"""

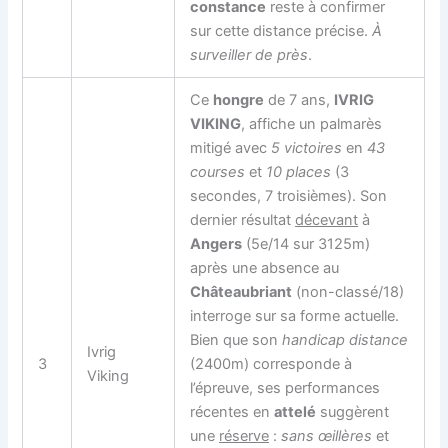
constance
reste à confirmer
sur cette distance précise.
À
surveiller de près
.
Ce
hongre
de 7 ans,
IVRIG
VIKING
, affiche un palmarès
mitigé avec
5 victoires
en
43
courses
et
10 places
(3
secondes, 7 troisièmes). Son
dernier résultat
décevant
à
Angers
(5e/14 sur 3125m)
après une absence au
Châteaubriant
(non-classé/18)
interroge sur sa forme actuelle.
Bien que son
handicap distance
Ivrig
3
(2400m) corresponde à
Viking
l’épreuve, ses performances
récentes en
attelé
suggèrent
une
réserve
:
sans œillères
et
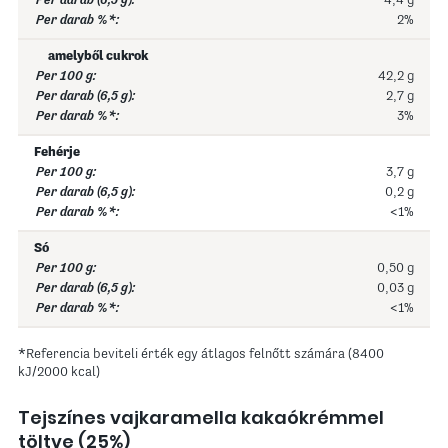
4,4 g
2%
amelyből cukrok
42,2 g
2,7 g
3%
Fehérje
3,7 g
0,2 g
<1%
Só
0,50 g
0,03 g
<1%
*Referencia beviteli érték egy átlagos felnőtt számára (8400
kJ/2000 kcal)
Tejszínes vajkaramella kakaókrémmel
töltve (25%)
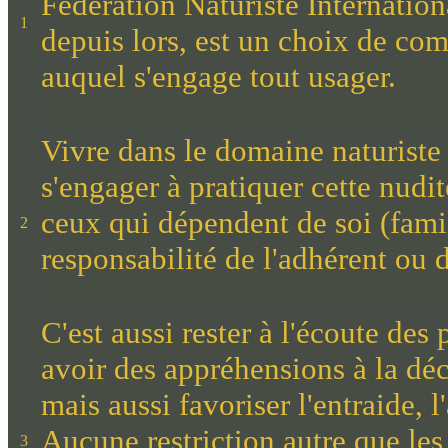
Fédération Naturiste Internationa
1
depuis lors, est un choix de co
auquel s'engage tout usager.
Vivre dans le domaine naturiste 
s'engager à pratiquer cette nudité
ceux qui dépendent de soi (famil
2
responsabilité de l'adhérent ou 
C'est aussi rester à l'écoute de
avoir des appréhensions à la dé
mais aussi favoriser l'entraide, l
Aucune restriction autre que les
3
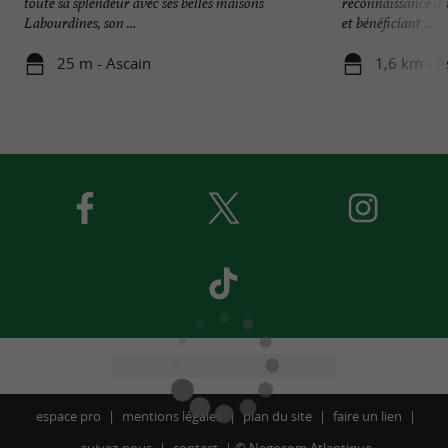
toute sa splendeur avec ses belles maisons
reconnaissance à s
Labourdines, son ...
et bénéficiant ...
25 m - Ascain
1,6 km - A
espace pro
mentions légales
plan du site
faire un lien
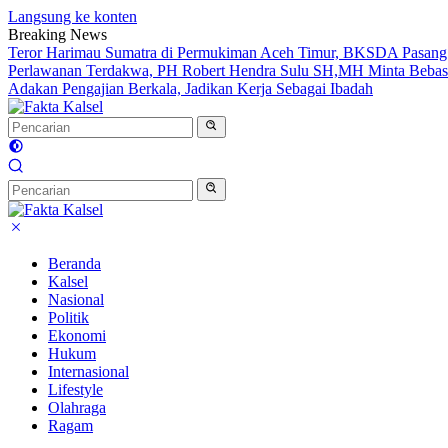
Langsung ke konten
Breaking News
Teror Harimau Sumatra di Permukiman Aceh Timur, BKSDA Pasang
Perlawanan Terdakwa, PH Robert Hendra Sulu SH,MH Minta Bebas.I
Adakan Pengajian Berkala, Jadikan Kerja Sebagai Ibadah
Beranda
Kalsel
Nasional
Politik
Ekonomi
Hukum
Internasional
Lifestyle
Olahraga
Ragam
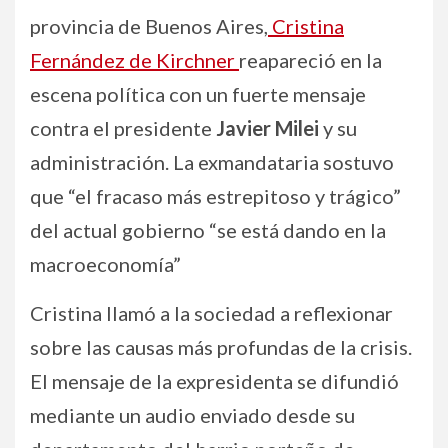
provincia de Buenos Aires,
Cristina
Fernández de Kirchner
reapareció en la
escena política con un fuerte mensaje
contra el presidente
Javier Milei
y su
administración. La exmandataria sostuvo
que “el fracaso más estrepitoso y trágico”
del actual gobierno “se está dando en la
macroeconomía”
Cristina llamó a la sociedad a reflexionar
sobre las causas más profundas de la crisis.
El mensaje de la expresidenta se difundió
mediante un audio enviado desde su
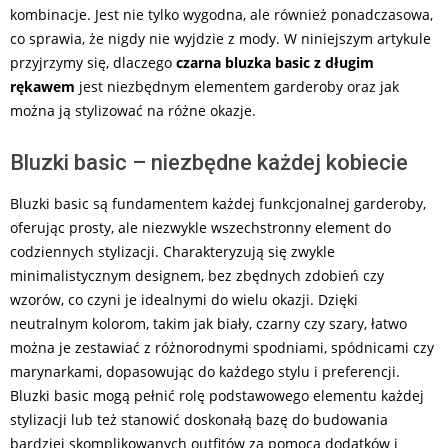
kombinacje. Jest nie tylko wygodna, ale również ponadczasowa,
co sprawia, że nigdy nie wyjdzie z mody. W niniejszym artykule
przyjrzymy się, dlaczego
czarna bluzka basic z długim
rękawem
jest niezbędnym elementem garderoby oraz jak
można ją stylizować na różne okazje.
Bluzki basic – niezbędne każdej kobiecie
Bluzki basic są fundamentem każdej funkcjonalnej garderoby,
oferując prosty, ale niezwykle wszechstronny element do
codziennych stylizacji. Charakteryzują się zwykle
minimalistycznym designem, bez zbędnych zdobień czy
wzorów, co czyni je idealnymi do wielu okazji. Dzięki
neutralnym kolorom, takim jak biały, czarny czy szary, łatwo
można je zestawiać z różnorodnymi spodniami, spódnicami czy
marynarkami, dopasowując do każdego stylu i preferencji.
Bluzki basic mogą pełnić rolę podstawowego elementu każdej
stylizacji lub też stanowić doskonałą bazę do budowania
bardziej skomplikowanych outfitów za pomocą dodatków i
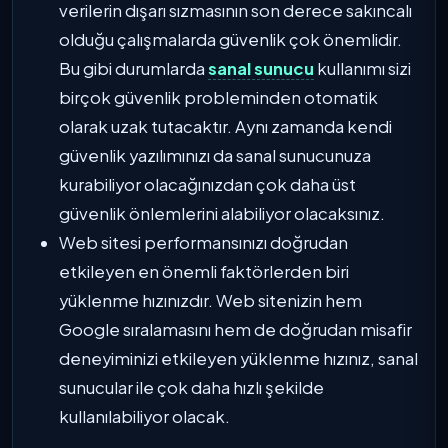
verilerin dışarı sızmasının son derece sakıncalı
olduğu çalışmalarda güvenlik çok önemlidir.
Bu gibi durumlarda
sanal sunucu
kullanımı sizi
birçok güvenlik probleminden otomatik
olarak uzak tutacaktır. Aynı zamanda kendi
güvenlik yazılımınızı da sanal sunucunuza
kurabiliyor olacağınızdan çok daha üst
güvenlik önlemlerini alabiliyor olacaksınız.
Web sitesi performansınızı doğrudan
etkileyen en önemli faktörlerden biri
yüklenme hızınızdır. Web sitenizin hem
Google sıralamasını hem de doğrudan misafir
deneyiminizi etkileyen yüklenme hızınız, sanal
sunucular ile çok daha hızlı şekilde
kullanılabiliyor olacak.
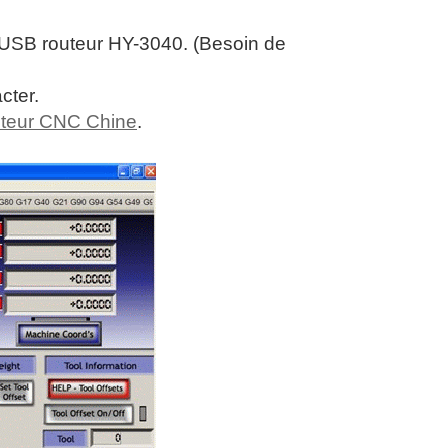
 USB routeur HY-3040. (Besoin de
cter.
uteur CNC Chine
.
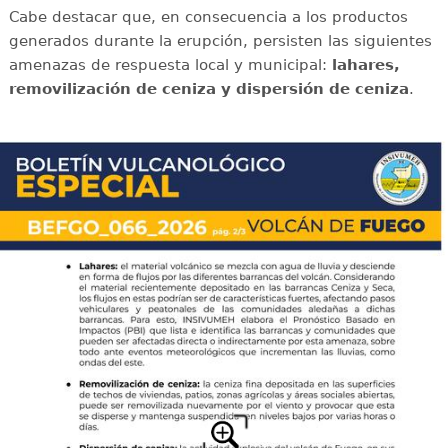
Cabe destacar que, en consecuencia a los productos
generados durante la erupción, persisten las siguientes
amenazas de respuesta local y municipal:
lahares,
removilización de ceniza y dispersión de ceniza
.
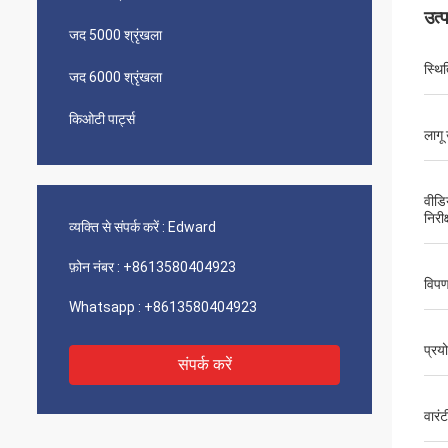
उत्
जद 5000 श्रृंखला
स्थि‍
जद 6000 श्रृंखला
किओटी पार्ट्स
लागू 
वीडि
निरीक
व्यक्ति से संपर्क करें :
Edward
फ़ोन नंबर :
+8613580404923
विपण
Whatsapp :
+8613580404923
प्रय
संपर्क करें
वारंट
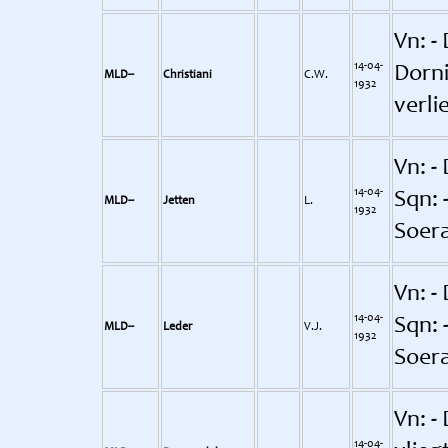
Vn: -
14-04-
Dorni
MLD--
Christiani
C.W.
1932
verli
Vn: -
14-04-
Sqn: 
MLD--
Jetten
L.
1932
Soera
Vn: -
14-04-
Sqn: 
MLD--
Leder
V.J.
1932
Soera
Vn: -
14-04-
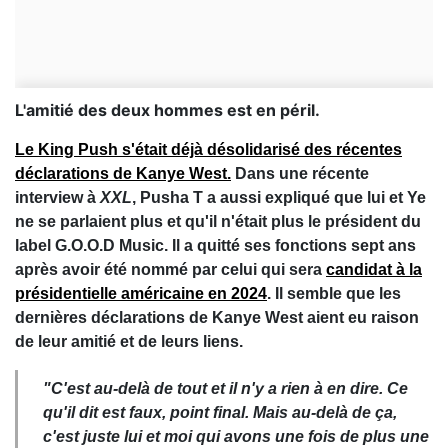
L'amitié des deux hommes est en péril.
Le King Push s'était déjà désolidarisé des récentes
déclarations de Kanye West.
Dans une récente
interview à
XXL
, Pusha T a aussi expliqué que lui et Ye
ne se parlaient plus et qu'il n'était plus le président du
label G.O.O.D Music. Il a quitté ses fonctions sept ans
après avoir été nommé par celui qui sera
candidat à la
présidentielle américaine en 2024
. Il semble que les
dernières déclarations de Kanye West aient eu raison
de leur amitié et de leurs liens.
"C'est au-delà de tout et il n'y a rien à en dire. Ce
qu'il dit est faux, point final. Mais au-delà de ça,
c'est juste lui et moi qui avons une fois de plus une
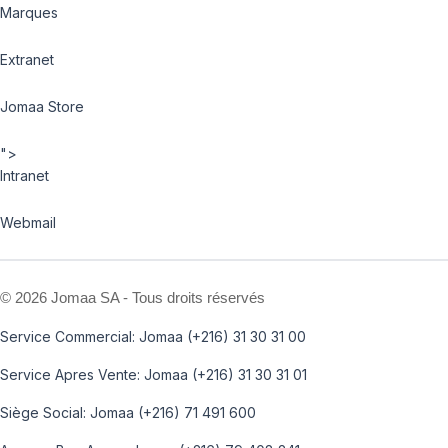
Marques
Extranet
Jomaa Store
">
Intranet
Webmail
©
2026 Jomaa SA - Tous droits réservés
Service Commercial: Jomaa (+216) 31 30 31 00
Service Apres Vente: Jomaa (+216) 31 30 31 01
Siège Social: Jomaa (+216) 71 491 600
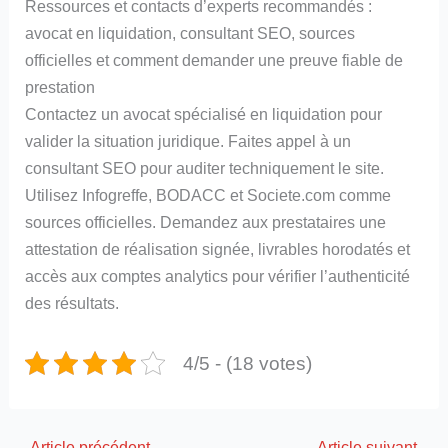
Ressources et contacts d’experts recommandés :
avocat en liquidation, consultant SEO, sources
officielles et comment demander une preuve fiable de
prestation
Contactez un avocat spécialisé en liquidation pour
valider la situation juridique. Faites appel à un
consultant SEO pour auditer techniquement le site.
Utilisez Infogreffe, BODACC et Societe.com comme
sources officielles. Demandez aux prestataires une
attestation de réalisation signée, livrables horodatés et
accès aux comptes analytics pour vérifier l’authenticité
des résultats.
4/5 - (18 votes)
←
Article précédent
Article suivant
→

"""

:: Action item ::
Where a line of the data above includes the string "officielles", pull it out.

:: Result ::
officielles et comment demander une preuve fiable de
sources officielles. Demandez aux prestataires une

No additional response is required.